■ Dataset entries ■
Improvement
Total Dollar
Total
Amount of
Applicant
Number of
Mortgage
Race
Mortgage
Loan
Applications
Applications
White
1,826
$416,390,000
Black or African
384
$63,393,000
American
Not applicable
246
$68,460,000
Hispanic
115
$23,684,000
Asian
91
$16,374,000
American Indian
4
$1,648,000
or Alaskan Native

==

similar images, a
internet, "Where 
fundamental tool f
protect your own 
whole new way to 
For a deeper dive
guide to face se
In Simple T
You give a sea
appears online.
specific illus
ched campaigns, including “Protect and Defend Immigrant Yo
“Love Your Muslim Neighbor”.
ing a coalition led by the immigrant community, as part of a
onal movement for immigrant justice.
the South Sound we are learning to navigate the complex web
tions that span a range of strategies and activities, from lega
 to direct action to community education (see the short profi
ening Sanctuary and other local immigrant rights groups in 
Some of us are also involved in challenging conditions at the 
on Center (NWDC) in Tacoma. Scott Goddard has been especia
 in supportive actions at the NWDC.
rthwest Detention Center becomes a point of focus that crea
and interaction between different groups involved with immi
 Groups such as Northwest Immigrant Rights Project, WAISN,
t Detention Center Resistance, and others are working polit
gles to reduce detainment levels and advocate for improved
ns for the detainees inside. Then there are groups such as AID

■ Exercise goal ■
Find the word "Detention" in the entries and show each line where it is found.

■ Expected answer ■
rthwest Detention Center becomes a point of focus that crea
t Detention Center Resistance, and others are working polit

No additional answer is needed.